When the courts are called upon to determine whether there has been a violation of the FDCPA, the courts apply the standard of the “least sophisticated consumer.” 15 U.S.C. Section 1692g(a). The District Court found that the use of this language “suggests that the creditor is someone other than The Bureaus.” In finding against Zwicker & Associates, ‘[t]he least sophisticated consumer would not deduce from reading the [October 2003 letter] that the name of the creditor seeking collection is The Bureaus.” Because the court found this to be a violation of Section 1692g(a)(2), the court awarded judgment and damages to Ms. Sparkman.
One of the fundamental purposes of enacting the Fair Debt Collection Practices Act was to promote fair and ethical debt collection practices. “The Act was the result of compromises that resulted in its bipartisan support and support by both the major debt collection trade associations involved and consumer organizations.” National Consumer Law Center, Fair Debt Collection (4th Ed. 2000).
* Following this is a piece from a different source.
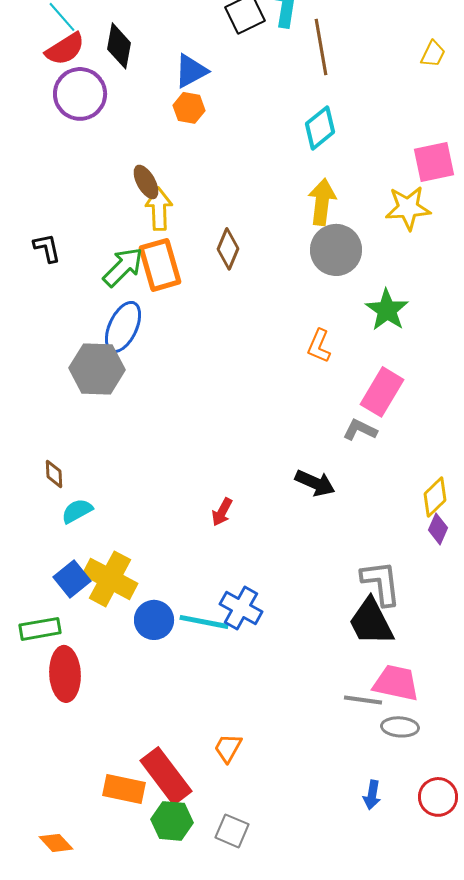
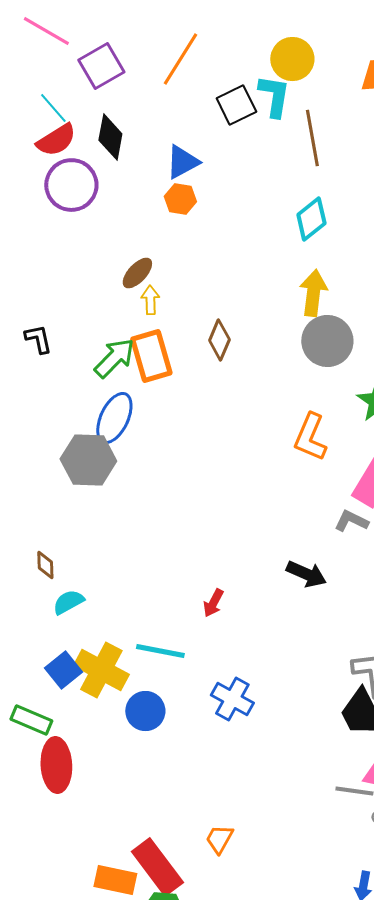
brown ellipse: (146, 182) -> (137, 273), turned 72
yellow arrow: (159, 209) -> (150, 300), size x0.7
orange L-shape: (319, 346) -> (310, 437), size x1.4
cyan line: (204, 622) -> (160, 651), moved
green rectangle: (40, 629) -> (31, 720), turned 33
Obeying the rules is not rocket science, especially the rather simple one of identifying the creditor in a communication to the debtor, which is why Zwicker & Associates was on the losing side of Sparkman’s case.
Related posts:
- FDCPA Amendment under Consideration
- When You Discover that You Are a Creditor in a Bankruptcy Case…
- First Circuit: Attorneys Fees Cut in FDCPA Suit
- Yes, Virginia. There is a second episode!
- I Have a Bone to Pick with a Credit Union
Tags: Chase, Zwicker & Associates
rosie@triad29.com
rosieponder@verizon.net
Not only do they try to rip you off, they send your email out and you get a ton of junk mail.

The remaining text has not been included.